[Start of section]

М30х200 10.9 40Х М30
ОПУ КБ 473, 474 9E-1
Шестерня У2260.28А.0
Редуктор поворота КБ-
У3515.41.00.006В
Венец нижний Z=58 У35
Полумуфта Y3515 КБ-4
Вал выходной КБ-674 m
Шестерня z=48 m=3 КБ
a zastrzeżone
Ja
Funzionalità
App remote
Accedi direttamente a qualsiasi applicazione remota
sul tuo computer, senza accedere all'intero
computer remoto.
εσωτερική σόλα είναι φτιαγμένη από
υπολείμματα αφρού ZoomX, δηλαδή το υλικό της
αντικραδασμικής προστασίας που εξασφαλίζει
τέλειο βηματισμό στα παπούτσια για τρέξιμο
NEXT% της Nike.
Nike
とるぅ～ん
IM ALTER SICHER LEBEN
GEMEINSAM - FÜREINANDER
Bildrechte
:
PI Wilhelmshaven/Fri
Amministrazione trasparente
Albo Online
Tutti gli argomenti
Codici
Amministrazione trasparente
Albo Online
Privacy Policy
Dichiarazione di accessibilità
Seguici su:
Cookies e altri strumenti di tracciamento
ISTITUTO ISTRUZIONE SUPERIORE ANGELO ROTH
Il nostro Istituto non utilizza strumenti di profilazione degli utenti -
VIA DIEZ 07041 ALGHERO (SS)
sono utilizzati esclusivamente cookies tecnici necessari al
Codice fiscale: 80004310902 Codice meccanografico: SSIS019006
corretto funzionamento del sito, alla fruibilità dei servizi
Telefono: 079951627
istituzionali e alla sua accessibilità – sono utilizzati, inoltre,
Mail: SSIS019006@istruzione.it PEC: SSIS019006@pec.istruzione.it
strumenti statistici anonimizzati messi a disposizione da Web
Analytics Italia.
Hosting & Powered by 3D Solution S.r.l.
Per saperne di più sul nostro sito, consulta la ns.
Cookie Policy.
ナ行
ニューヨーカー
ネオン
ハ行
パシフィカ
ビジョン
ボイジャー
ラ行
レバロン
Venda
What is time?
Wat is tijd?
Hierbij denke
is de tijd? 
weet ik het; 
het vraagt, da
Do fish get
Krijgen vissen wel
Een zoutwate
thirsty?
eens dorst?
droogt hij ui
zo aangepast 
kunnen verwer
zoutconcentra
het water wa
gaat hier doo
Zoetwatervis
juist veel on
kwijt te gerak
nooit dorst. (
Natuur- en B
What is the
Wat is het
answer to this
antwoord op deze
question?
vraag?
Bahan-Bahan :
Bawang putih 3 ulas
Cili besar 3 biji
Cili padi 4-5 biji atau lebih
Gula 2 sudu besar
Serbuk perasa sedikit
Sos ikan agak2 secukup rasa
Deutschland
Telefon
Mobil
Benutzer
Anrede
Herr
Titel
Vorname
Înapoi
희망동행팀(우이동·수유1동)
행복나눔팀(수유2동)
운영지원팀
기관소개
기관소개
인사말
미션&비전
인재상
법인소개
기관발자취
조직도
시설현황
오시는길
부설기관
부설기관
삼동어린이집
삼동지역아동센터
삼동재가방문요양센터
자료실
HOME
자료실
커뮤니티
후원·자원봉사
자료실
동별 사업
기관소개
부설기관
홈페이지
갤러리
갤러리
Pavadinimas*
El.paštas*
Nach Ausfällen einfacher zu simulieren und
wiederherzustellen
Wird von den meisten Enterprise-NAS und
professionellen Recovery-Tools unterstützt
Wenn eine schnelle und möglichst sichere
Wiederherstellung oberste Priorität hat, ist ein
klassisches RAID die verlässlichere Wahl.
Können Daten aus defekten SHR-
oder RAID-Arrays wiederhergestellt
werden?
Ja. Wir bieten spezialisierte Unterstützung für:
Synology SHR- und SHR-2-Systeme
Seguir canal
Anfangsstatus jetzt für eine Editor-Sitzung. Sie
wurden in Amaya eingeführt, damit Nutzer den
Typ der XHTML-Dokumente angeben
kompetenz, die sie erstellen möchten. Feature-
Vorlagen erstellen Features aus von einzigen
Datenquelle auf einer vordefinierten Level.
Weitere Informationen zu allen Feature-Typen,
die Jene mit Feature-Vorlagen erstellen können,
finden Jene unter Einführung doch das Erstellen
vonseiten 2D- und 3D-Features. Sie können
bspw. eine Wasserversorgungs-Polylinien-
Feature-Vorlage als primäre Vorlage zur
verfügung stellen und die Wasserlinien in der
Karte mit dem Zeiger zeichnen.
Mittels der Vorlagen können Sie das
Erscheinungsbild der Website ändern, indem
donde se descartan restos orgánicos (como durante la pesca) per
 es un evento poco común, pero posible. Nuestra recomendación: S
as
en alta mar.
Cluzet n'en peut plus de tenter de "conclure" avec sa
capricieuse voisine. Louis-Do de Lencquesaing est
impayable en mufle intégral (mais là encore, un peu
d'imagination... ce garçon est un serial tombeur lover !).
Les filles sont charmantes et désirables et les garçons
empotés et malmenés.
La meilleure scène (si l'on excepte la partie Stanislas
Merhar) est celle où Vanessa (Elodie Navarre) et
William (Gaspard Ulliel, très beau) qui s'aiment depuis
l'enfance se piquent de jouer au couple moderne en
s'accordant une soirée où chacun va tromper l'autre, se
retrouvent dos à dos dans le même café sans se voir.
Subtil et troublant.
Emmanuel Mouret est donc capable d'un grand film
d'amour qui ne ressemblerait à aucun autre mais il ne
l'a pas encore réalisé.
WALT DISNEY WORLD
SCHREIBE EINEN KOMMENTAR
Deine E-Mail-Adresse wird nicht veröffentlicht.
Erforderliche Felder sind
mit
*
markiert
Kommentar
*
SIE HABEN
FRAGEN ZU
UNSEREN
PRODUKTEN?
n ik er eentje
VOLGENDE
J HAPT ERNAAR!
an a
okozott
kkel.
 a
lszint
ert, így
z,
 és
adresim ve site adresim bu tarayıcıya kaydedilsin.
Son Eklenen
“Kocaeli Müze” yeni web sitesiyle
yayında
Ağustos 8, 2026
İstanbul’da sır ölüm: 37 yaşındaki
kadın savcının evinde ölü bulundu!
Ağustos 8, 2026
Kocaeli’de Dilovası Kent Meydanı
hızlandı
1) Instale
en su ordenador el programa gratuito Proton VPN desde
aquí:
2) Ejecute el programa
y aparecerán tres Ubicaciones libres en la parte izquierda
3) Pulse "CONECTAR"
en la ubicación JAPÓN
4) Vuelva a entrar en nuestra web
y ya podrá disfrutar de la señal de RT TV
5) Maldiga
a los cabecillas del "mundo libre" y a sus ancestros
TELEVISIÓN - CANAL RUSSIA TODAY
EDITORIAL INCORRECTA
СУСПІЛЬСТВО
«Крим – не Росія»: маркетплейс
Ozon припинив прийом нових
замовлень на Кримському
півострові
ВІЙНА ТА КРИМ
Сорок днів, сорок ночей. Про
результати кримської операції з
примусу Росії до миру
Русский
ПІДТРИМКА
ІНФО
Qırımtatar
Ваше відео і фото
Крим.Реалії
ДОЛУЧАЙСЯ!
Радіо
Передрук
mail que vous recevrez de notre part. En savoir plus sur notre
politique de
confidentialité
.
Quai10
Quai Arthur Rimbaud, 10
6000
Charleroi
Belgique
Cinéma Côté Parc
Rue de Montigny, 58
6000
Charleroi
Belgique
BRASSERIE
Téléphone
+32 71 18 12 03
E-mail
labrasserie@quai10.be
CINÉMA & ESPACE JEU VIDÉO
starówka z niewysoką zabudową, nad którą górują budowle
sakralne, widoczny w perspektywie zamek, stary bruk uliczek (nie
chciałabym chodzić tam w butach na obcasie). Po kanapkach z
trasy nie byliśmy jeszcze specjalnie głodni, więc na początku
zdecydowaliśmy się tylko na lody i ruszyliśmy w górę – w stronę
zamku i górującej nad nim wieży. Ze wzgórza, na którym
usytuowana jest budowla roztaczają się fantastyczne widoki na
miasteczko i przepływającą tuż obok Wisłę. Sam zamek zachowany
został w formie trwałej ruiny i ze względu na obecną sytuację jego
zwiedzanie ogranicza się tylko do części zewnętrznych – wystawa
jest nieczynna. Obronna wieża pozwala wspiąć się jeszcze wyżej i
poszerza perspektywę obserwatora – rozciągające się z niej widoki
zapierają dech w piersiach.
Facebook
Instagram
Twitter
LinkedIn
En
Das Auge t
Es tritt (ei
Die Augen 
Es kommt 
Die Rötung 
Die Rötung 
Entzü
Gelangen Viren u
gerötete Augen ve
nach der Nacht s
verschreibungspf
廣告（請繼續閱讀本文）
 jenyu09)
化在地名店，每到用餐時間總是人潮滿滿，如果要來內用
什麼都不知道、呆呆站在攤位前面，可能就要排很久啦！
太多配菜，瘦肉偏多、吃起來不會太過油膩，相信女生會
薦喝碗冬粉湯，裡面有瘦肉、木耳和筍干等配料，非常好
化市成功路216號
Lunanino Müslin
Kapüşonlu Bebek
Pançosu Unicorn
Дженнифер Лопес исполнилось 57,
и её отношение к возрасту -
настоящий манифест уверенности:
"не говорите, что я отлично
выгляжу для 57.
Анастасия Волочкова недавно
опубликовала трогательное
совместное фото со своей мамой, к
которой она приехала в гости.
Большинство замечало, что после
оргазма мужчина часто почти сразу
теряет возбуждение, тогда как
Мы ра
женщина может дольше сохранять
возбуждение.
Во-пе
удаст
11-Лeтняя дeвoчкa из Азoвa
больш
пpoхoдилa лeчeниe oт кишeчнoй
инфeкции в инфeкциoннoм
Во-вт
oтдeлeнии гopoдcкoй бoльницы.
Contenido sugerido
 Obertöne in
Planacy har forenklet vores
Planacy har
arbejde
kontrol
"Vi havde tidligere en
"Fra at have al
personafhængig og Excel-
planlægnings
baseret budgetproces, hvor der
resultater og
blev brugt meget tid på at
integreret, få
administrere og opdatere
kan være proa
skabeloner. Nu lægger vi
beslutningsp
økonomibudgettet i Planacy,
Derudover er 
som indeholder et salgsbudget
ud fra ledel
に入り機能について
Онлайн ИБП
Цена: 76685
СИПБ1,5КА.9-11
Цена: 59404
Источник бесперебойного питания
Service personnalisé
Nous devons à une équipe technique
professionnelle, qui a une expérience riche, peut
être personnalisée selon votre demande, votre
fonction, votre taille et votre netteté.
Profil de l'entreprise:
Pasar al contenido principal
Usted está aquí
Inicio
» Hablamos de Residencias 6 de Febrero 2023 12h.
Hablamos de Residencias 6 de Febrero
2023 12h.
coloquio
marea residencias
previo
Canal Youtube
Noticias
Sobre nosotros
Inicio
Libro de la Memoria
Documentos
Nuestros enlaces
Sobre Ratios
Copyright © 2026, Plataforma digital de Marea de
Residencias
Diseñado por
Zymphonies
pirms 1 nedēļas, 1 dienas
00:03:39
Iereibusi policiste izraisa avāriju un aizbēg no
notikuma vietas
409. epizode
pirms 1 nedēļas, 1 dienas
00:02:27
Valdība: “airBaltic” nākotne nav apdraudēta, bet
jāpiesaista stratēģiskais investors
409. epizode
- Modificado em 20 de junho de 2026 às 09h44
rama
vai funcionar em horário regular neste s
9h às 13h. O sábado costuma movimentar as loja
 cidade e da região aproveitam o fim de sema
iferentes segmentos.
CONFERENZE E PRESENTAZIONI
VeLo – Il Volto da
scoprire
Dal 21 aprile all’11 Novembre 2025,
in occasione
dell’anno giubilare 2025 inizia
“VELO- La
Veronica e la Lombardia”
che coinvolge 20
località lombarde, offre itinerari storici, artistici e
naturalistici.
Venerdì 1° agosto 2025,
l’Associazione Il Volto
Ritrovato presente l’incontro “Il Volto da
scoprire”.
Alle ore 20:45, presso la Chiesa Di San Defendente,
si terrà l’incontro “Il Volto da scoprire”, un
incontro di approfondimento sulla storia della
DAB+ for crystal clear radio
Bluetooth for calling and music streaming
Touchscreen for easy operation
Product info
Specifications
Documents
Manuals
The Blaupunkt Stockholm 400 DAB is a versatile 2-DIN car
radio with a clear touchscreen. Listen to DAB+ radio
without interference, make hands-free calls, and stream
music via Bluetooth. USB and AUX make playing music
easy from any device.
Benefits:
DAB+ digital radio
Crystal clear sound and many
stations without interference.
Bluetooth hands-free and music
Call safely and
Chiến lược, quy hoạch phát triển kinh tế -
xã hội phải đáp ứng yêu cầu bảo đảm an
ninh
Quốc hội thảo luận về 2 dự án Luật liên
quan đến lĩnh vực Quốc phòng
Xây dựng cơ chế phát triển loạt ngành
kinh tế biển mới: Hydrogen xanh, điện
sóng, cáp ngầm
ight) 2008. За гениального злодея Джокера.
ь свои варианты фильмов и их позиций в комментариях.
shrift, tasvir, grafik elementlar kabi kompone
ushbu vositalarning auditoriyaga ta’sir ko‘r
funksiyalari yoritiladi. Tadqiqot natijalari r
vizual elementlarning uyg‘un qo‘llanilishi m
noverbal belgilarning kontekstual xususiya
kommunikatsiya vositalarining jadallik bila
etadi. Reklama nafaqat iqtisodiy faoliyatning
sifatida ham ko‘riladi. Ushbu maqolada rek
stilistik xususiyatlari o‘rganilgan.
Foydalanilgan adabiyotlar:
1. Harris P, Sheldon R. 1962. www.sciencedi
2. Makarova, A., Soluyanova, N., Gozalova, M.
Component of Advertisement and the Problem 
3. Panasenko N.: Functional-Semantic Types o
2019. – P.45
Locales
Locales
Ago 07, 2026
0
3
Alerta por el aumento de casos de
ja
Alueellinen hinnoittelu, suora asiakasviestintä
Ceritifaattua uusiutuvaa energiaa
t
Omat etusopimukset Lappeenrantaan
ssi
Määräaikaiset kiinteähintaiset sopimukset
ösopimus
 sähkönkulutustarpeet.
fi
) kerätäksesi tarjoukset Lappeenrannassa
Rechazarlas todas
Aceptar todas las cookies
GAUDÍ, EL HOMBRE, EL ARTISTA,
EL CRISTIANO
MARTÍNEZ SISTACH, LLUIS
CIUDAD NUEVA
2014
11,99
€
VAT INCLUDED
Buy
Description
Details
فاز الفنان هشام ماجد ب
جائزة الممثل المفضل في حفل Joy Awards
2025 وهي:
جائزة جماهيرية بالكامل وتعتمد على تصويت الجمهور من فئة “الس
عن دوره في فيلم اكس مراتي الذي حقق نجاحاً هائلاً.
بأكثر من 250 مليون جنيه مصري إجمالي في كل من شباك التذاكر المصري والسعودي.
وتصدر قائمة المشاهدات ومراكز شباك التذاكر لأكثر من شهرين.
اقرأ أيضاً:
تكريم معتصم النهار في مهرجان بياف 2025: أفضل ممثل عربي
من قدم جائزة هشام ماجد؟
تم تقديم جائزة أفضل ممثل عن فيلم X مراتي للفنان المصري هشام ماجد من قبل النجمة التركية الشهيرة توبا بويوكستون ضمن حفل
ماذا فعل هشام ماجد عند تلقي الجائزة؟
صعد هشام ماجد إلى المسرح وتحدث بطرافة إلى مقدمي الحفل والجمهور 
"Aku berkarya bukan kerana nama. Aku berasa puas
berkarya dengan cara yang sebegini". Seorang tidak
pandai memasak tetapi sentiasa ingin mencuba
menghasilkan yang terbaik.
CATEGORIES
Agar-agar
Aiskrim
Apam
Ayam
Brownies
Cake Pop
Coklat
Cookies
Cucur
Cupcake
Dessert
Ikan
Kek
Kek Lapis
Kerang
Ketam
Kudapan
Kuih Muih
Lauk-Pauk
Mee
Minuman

[End of section]

To do —
Up to and including the line with "droogt hij ui", restate the records above word for word from the very first line.

Output of the exercise —
М30х200 10.9 40Х М30
ОПУ КБ 473, 474 9E-1
Шестерня У2260.28А.0
Редуктор поворота КБ-
У3515.41.00.006В
Венец нижний Z=58 У35
Полумуфта Y3515 КБ-4
Вал выходной КБ-674 m
Шестерня z=48 m=3 КБ
a zastrzeżone
Ja
Funzionalità
App remote
Accedi direttamente a qualsiasi applicazione remota
sul tuo computer, senza accedere all'intero
computer remoto.
εσωτερική σόλα είναι φτιαγμένη από
υπολείμματα αφρού ZoomX, δηλαδή το υλικό της
αντικραδασμικής προστασίας που εξασφαλίζει
τέλειο βηματισμό στα παπούτσια για τρέξιμο
NEXT% της Nike.
Nike
とるぅ～ん
IM ALTER SICHER LEBEN
GEMEINSAM - FÜREINANDER
Bildrechte
:
PI Wilhelmshaven/Fri
Amministrazione trasparente
Albo Online
Tutti gli argomenti
Codici
Amministrazione trasparente
Albo Online
Privacy Policy
Dichiarazione di accessibilità
Seguici su:
Cookies e altri strumenti di tracciamento
ISTITUTO ISTRUZIONE SUPERIORE ANGELO ROTH
Il nostro Istituto non utilizza strumenti di profilazione degli utenti -
VIA DIEZ 07041 ALGHERO (SS)
sono utilizzati esclusivamente cookies tecnici necessari al
Codice fiscale: 80004310902 Codice meccanografico: SSIS019006
corretto funzionamento del sito, alla fruibilità dei servizi
Telefono: 079951627
istituzionali e alla sua accessibilità – sono utilizzati, inoltre,
Mail: SSIS019006@istruzione.it PEC: SSIS019006@pec.istruzione.it
strumenti statistici anonimizzati messi a disposizione da Web
Analytics Italia.
Hosting & Powered by 3D Solution S.r.l.
Per saperne di più sul nostro sito, consulta la ns.
Cookie Policy.
ナ行
ニューヨーカー
ネオン
ハ行
パシフィカ
ビジョン
ボイジャー
ラ行
レバロン
Venda
What is time?
Wat is tijd?
Hierbij denke
is de tijd? 
weet ik het; 
het vraagt, da
Do fish get
Krijgen vissen wel
Een zoutwate
thirsty?
eens dorst?
droogt hij ui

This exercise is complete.